┏━━

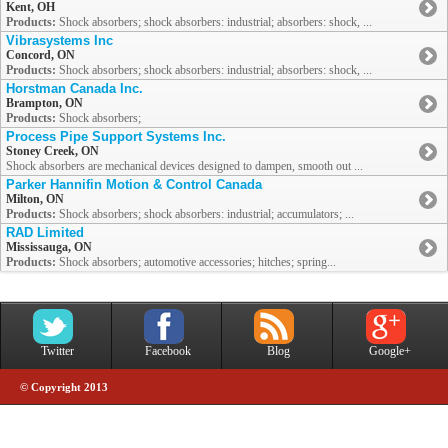
Kent, OH
Products:
Shock absorbers; shock absorbers: industrial; absorbers: shock, ...
Vibrasystems Inc
Concord, ON
Products:
Shock absorbers; shock absorbers: industrial; absorbers: shock, ...
Horstman Canada Inc.
Brampton, ON
Products:
Shock absorbers;
Process Pipe Support Systems Inc.
Stoney Creek, ON
Shock absorbers are mechanical devices designed to dampen, smooth out ...
Parker Hannifin Motion & Control Canada
Milton, ON
Products:
Shock absorbers; shock absorbers: industrial; accumulators; ...
RAD Limited
Mississauga, ON
Products:
Shock absorbers; automotive accessories; hitches; spring...
Twitter
Facebook
Blog
Google+
© Copyright 2013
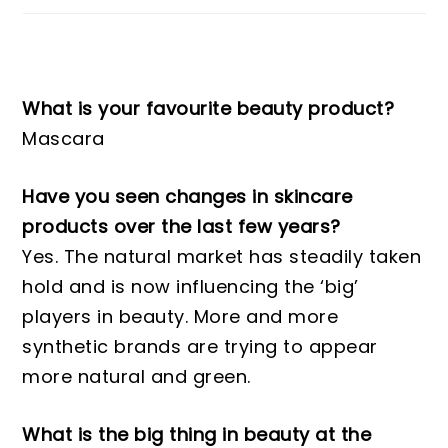
What is your favourite beauty product?
Mascara
Have you seen changes in skincare
products over the last few years?
Yes. The natural market has steadily taken
hold and is now influencing the ‘big’
players in beauty. More and more
synthetic brands are trying to appear
more natural and green.
What is the big thing in beauty at the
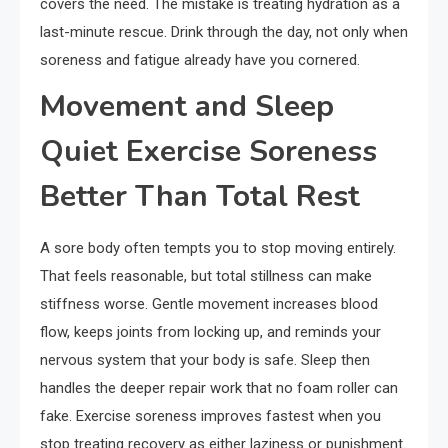
covers the need. The mistake is treating hydration as a
last-minute rescue. Drink through the day, not only when
soreness and fatigue already have you cornered.
Movement and Sleep
Quiet Exercise Soreness
Better Than Total Rest
A sore body often tempts you to stop moving entirely.
That feels reasonable, but total stillness can make
stiffness worse. Gentle movement increases blood
flow, keeps joints from locking up, and reminds your
nervous system that your body is safe. Sleep then
handles the deeper repair work that no foam roller can
fake. Exercise soreness improves fastest when you
stop treating recovery as either laziness or punishment.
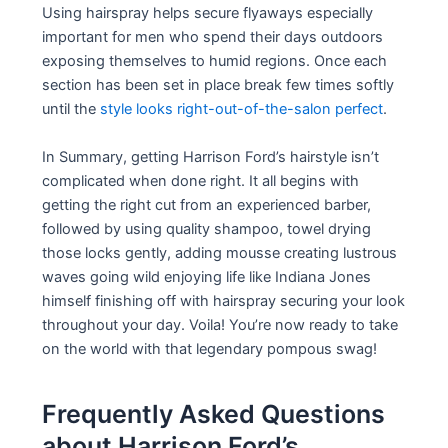
Using hairspray helps secure flyaways especially
important for men who spend their days outdoors
exposing themselves to humid regions. Once each
section has been set in place break few times softly
until the
style looks right-out-of-the-salon perfect
.
In Summary, getting Harrison Ford’s hairstyle isn’t
complicated when done right. It all begins with
getting the right cut from an experienced barber,
followed by using quality shampoo, towel drying
those locks gently, adding mousse creating lustrous
waves going wild enjoying life like Indiana Jones
himself finishing off with hairspray securing your look
throughout your day. Voila! You’re now ready to take
on the world with that legendary pompous swag!
Frequently Asked Questions
about Harrison Ford’s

┗━━

Work item: The result should be a verbatim copy of the data, free of pictures.

Result:
Kent, OH
Products:
Shock absorbers; shock absorbers: industrial; absorbers: shock, ...
Vibrasystems Inc
Concord, ON
Products:
Shock absorbers; shock absorbers: industrial; absorbers: shock, ...
Horstman Canada Inc.
Brampton, ON
Products:
Shock absorbers;
Process Pipe Support Systems Inc.
Stoney Creek, ON
Shock absorbers are mechanical devices designed to dampen, smooth out ...
Parker Hannifin Motion & Control Canada
Milton, ON
Products:
Shock absorbers; shock absorbers: industrial; accumulators; ...
RAD Limited
Mississauga, ON
Products:
Shock absorbers; automotive accessories; hitches; spring...
Twitter
Facebook
Blog
Google+
© Copyright 2013
What is your favourite beauty product?
Mascara
Have you seen changes in skincare
products over the last few years?
Yes. The natural market has steadily taken
hold and is now influencing the ‘big’
players in beauty. More and more
synthetic brands are trying to appear
more natural and green.
What is the big thing in beauty at the
covers the need. The mistake is treating hydration as a
last-minute rescue. Drink through the day, not only when
soreness and fatigue already have you cornered.
Movement and Sleep
Quiet Exercise Soreness
Better Than Total Rest
A sore body often tempts you to stop moving entirely.
That feels reasonable, but total stillness can make
stiffness worse. Gentle movement increases blood
flow, keeps joints from locking up, and reminds your
nervous system that your body is safe. Sleep then
handles the deeper repair work that no foam roller can
fake. Exercise soreness improves fastest when you
stop treating recovery as either laziness or punishment.
Using hairspray helps secure flyaways especially
important for men who spend their days outdoors
exposing themselves to humid regions. Once each
section has been set in place break few times softly
until the
style looks right-out-of-the-salon perfect
.
In Summary, getting Harrison Ford’s hairstyle isn’t
complicated when done right. It all begins with
getting the right cut from an experienced barber,
followed by using quality shampoo, towel drying
those locks gently, adding mousse creating lustrous
waves going wild enjoying life like Indiana Jones
himself finishing off with hairspray securing your look
throughout your day. Voila! You’re now ready to take
on the world with that legendary pompous swag!
Frequently Asked Questions
about Harrison Ford’s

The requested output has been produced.